Challenge statement
The question the brainstorm is answering. Write it prominently at the top of the board before any ideas are generated. A good challenge statement is specific enough to constrain the ideas but open enough to invite diverse approaches. 'How might we reduce the time from whiteboard to action item to under 30 seconds?' produces better ideas than 'How might we improve our product?'
Idea dump (round 1)
The first pass — everyone generates ideas independently and posts them on the board. One idea per sticky. No talking about ideas yet. No evaluation. Aim for at least 20 ideas in round 1. Quantity is the goal; originality will come in later rounds.
Build and extend (round 2)
After reading all round 1 ideas, a second pass where participants add ideas inspired by what they see.
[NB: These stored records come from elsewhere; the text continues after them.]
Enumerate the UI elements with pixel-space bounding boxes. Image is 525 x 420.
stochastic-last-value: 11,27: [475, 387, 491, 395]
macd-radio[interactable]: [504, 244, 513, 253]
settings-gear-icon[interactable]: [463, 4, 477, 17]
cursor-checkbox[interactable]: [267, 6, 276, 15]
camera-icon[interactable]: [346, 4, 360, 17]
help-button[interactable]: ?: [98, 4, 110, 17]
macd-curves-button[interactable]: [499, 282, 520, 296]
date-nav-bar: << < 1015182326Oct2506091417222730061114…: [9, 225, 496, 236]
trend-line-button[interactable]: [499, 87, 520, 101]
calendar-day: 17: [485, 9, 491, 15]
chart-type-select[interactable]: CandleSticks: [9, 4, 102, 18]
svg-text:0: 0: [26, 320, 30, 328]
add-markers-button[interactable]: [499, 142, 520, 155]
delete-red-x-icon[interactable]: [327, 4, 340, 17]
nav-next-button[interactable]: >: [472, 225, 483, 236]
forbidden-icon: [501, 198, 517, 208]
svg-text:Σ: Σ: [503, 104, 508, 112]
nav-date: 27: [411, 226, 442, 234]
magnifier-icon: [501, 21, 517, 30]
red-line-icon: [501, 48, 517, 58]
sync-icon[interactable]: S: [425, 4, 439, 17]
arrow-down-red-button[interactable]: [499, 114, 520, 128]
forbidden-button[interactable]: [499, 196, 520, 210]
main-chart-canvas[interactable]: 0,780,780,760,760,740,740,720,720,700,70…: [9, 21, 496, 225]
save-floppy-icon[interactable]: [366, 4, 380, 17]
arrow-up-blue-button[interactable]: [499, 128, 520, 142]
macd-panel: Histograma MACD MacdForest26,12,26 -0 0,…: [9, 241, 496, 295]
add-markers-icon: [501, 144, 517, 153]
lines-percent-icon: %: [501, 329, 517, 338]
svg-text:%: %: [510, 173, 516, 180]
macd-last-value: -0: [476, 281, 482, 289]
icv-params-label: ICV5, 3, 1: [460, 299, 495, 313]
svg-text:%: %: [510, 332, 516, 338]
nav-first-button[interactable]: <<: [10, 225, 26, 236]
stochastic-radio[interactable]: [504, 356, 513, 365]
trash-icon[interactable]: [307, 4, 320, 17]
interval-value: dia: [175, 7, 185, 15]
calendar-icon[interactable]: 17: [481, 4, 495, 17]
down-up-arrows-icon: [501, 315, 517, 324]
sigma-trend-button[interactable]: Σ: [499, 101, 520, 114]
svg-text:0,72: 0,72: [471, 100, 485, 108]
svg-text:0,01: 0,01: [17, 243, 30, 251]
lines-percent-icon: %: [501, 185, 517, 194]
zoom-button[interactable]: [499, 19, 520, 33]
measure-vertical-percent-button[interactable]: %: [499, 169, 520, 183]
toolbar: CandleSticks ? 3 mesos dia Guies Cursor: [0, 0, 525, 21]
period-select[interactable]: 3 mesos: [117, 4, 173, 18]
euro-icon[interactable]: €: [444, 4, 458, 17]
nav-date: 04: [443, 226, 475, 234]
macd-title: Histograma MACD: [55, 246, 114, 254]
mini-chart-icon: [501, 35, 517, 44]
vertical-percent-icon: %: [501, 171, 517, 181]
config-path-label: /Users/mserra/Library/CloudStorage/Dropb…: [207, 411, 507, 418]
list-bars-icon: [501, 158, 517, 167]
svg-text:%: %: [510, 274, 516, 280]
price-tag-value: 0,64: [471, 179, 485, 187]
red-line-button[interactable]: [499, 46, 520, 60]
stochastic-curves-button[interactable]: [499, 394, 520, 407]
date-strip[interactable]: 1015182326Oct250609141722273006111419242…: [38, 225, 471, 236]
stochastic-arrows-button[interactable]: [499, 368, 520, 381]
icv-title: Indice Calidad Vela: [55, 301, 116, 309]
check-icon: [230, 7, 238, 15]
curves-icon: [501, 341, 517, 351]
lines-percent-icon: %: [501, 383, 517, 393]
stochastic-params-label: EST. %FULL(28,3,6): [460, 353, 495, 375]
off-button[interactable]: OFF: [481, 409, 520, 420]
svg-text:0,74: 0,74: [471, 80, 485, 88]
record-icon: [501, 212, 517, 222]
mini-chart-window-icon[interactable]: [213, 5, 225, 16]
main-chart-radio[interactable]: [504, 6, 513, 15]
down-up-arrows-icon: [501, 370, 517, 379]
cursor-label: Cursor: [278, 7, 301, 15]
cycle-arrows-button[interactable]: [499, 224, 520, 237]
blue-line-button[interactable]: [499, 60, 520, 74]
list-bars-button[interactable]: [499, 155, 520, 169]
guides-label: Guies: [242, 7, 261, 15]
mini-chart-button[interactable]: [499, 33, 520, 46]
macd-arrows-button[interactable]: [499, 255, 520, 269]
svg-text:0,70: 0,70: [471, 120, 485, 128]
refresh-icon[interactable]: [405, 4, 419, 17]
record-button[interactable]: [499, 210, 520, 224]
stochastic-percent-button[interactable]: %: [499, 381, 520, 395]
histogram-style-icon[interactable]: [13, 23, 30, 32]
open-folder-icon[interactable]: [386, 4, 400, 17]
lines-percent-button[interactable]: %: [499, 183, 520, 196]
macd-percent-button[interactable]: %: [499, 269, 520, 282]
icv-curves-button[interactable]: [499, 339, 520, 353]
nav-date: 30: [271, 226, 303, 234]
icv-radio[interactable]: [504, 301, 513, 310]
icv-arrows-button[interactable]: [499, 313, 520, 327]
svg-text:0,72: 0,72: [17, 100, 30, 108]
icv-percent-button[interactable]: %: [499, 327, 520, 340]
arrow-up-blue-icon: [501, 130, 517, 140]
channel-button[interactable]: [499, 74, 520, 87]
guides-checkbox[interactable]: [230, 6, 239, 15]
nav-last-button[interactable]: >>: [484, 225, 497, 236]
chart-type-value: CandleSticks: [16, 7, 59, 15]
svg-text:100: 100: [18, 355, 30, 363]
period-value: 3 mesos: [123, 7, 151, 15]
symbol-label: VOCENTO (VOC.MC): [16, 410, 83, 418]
Round 2 ideas often build on, combine, or invert round 1 ideas. This is where the most creative ideas typically appear — they're built from the mental landscape of what's already on the board.
Wild ideas zone
A designated area for ideas that are explicitly impossible, impractical, or absurd. Wild ideas aren't meant to be implemented directly — they're meant to trigger adjacent practical ideas. 'What if the whiteboard transcribed itself?' might lead to 'What if we added a voice-to-sticky feature?' Give wild ideas their own space so they don't get suppressed.
Clustering and evaluation (after generation)
Only after the board is full: group related ideas into clusters. Evaluate clusters, not individual ideas. The question is 'which direction is most worth exploring?' not 'which specific idea is best?' Dot vote on the top clusters and advance those to the next stage.